- Opening Delimiter -
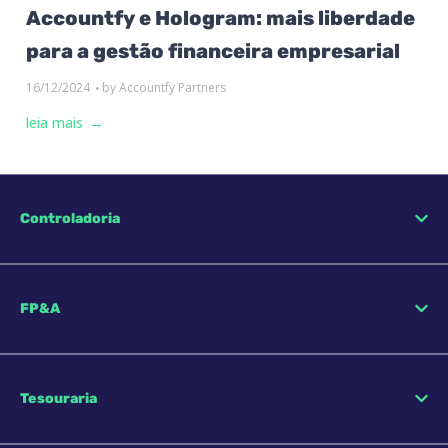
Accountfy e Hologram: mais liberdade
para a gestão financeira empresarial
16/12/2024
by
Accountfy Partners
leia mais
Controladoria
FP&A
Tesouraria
- Closing Delimiter -
- Opening Delimiter -
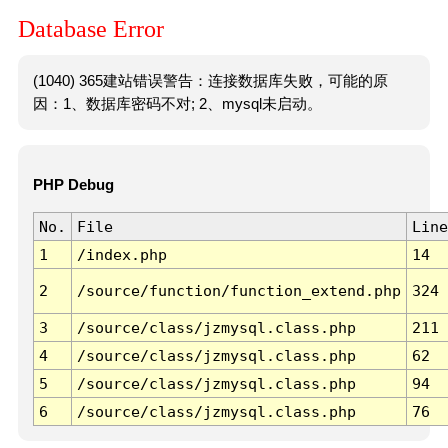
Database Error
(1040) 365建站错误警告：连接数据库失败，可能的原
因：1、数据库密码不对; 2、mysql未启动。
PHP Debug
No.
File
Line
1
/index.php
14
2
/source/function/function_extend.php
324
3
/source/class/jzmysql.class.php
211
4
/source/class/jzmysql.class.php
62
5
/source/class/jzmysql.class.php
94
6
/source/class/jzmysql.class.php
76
- Closing Delimiter -
- Opening Delimiter -
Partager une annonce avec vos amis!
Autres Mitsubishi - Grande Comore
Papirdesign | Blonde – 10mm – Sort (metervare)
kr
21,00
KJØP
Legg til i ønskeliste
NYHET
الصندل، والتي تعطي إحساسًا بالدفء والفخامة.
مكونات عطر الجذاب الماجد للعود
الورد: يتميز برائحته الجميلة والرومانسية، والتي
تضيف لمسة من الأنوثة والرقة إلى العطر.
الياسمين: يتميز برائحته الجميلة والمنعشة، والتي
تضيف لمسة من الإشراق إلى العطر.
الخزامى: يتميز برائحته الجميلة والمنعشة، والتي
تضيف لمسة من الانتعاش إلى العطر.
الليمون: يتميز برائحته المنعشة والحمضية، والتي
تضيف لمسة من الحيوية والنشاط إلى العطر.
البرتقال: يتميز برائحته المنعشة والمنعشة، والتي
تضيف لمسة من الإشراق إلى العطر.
- Closing Delimiter -
TASK ITEM:
If a line in the records above has the word "لمسة", copy it out.

EXERCISE RESULT:
تضيف لمسة من الأنوثة والرقة إلى العطر.
تضيف لمسة من الإشراق إلى العطر.
تضيف لمسة من الانتعاش إلى العطر.
تضيف لمسة من الحيوية والنشاط إلى العطر.
تضيف لمسة من الإشراق إلى العطر.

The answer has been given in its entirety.